HERE I AM GETTING LOST on my bike, as observed from a United States Department of Defense Global Positioning Satellite in orbit more than 10,000 miles above the surface of the earth. This is such a Peyton Place; you can’t do anything around here without somebody getting all up in your stuff.
I started cycling again about six months ago, for the first time since, I don’t know, high school maybe. And whenever I tell someone I ride a bike on the streets of Dallas, they get this half-wincing smile, as if I’d just said the meth lab’s doing great and my realtor and I are about to close on a new location. They’re apparently thinking, what can you say to a guy like this, he’s determined to kill himself.
But the truth is, the very thing that makes friends and family fear for my life is exactly what makes cycling in Dallas relatively safe.

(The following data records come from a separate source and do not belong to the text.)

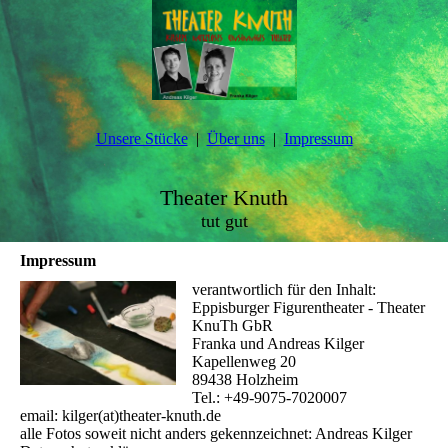
Unsere Stücke
Über uns
Impressum
Theater Knuth
tut gut
Impressum
verantwortlich für den Inhalt:
Eppisburger Figurentheater - Theater
KnuTh GbR
Franka und Andreas Kilger
Kapellenweg 20
89438 Holzheim
Tel.: +49-9075-7020007
email: kilger(at)theater-knuth.de
alle Fotos soweit nicht anders gekennzeichnet: Andreas Kilger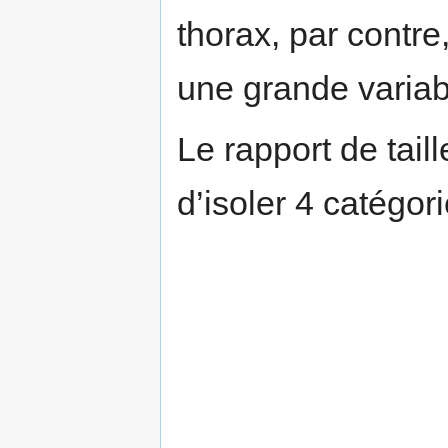
thorax, par contr
une grande variabi
Le rapport de tai
d’isoler 4 catégori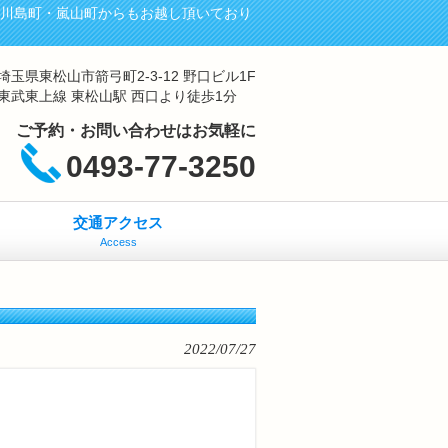
・川島町・嵐山町からもお越し頂いており
埼玉県東松山市箭弓町2-3-12 野口ビル1F
東武東上線 東松山駅 西口より徒歩1分
ご予約・お問い合わせはお気軽に
0493-77-3250
交通アクセス
Access
2022/07/27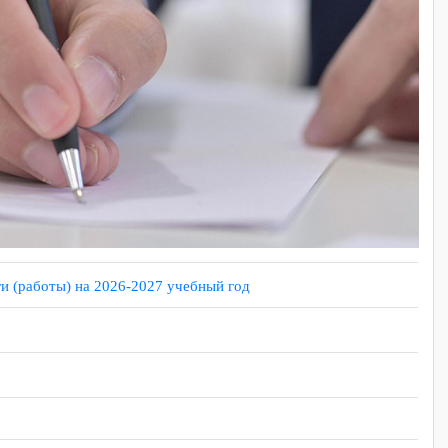
 услуги (работы) на 2026-2027 учебный год
01.2024)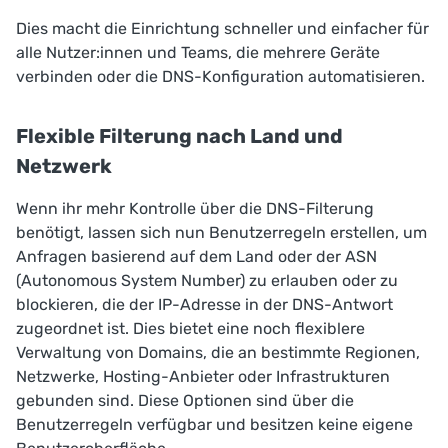
Dies macht die Einrichtung schneller und einfacher für
alle Nutzer:innen und Teams, die mehrere Geräte
verbinden oder die DNS-Konfiguration automatisieren.
Flexible Filterung nach Land und
Netzwerk
Wenn ihr mehr Kontrolle über die DNS-Filterung
benötigt, lassen sich nun Benutzerregeln erstellen, um
Anfragen basierend auf dem Land oder der ASN
(Autonomous System Number) zu erlauben oder zu
blockieren, die der IP-Adresse in der DNS-Antwort
zugeordnet ist. Dies bietet eine noch flexiblere
Verwaltung von Domains, die an bestimmte Regionen,
Netzwerke, Hosting-Anbieter oder Infrastrukturen
gebunden sind. Diese Optionen sind über die
Benutzerregeln
verfügbar und besitzen keine eigene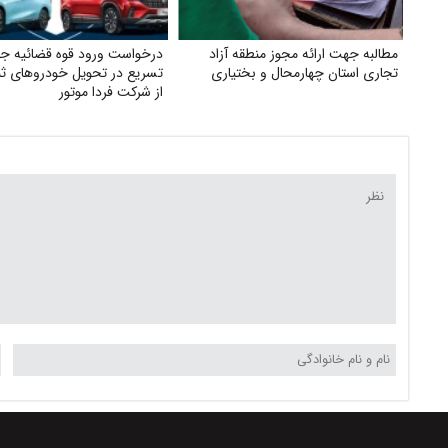
مطالبه جهت ارائه مجوز منطقه آزاد
درخواست ورود قوه قضائیه ج
تجاری استان چهارمحال و بختیاری
تسریع در تحویل خودروهای ثب
از شرکت فردا موتور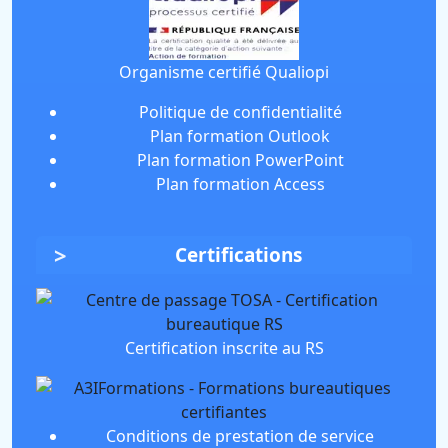
Organisme certifié Qualiopi
Politique de confidentialité
Plan formation Outlook
Plan formation PowerPoint
Plan formation Access
Certifications
Certification inscrite au RS
Conditions de prestation de service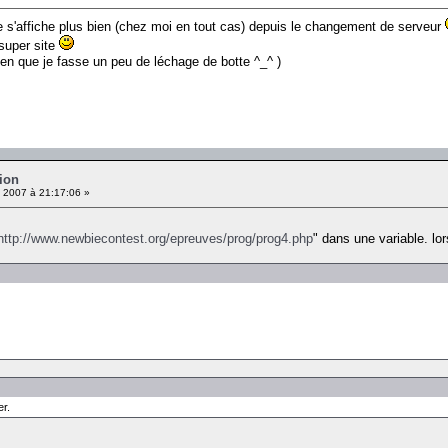
e s'affiche plus bien (chez moi en tout cas) depuis le changement de serveur
super site
bien que je fasse un peu de léchage de botte ^_^ )
ion
 2007 à 21:17:06 »
http://www.newbiecontest.org/epreuves/prog/prog4.php
" dans une variable. lor
er.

I said relatively.
Dallas drivers are indeed rushing everywhere. Latte’d to the hilt. Late for work. Late for crossfit. Late for childcare. The thing is, they know they don’t have time for all the paperwork they’d have to deal with should they kill me.
Sure, I’ve taken my tumbles. Once I went down smack-dab in the middle of an intersection as a car turned in front of me on a Downtown Saturday Night. And once I did a faceplant into the curb in a city park. Both times my pride was the most wounded part of me.
But I get a wide berth from Dallas drivers. It helps that I strap flashing red lights all over if it’s just so much as cloudy out. And I ride like I’m supposed to be there. I own the lane because cars will be tempted to squeeze by if I ride to close to the curb.
So come on. It’s not so bad out there. We need more cyclists on the street. So I can start complaining about how the bike lanes are so crowded and there’s no place left to lock up.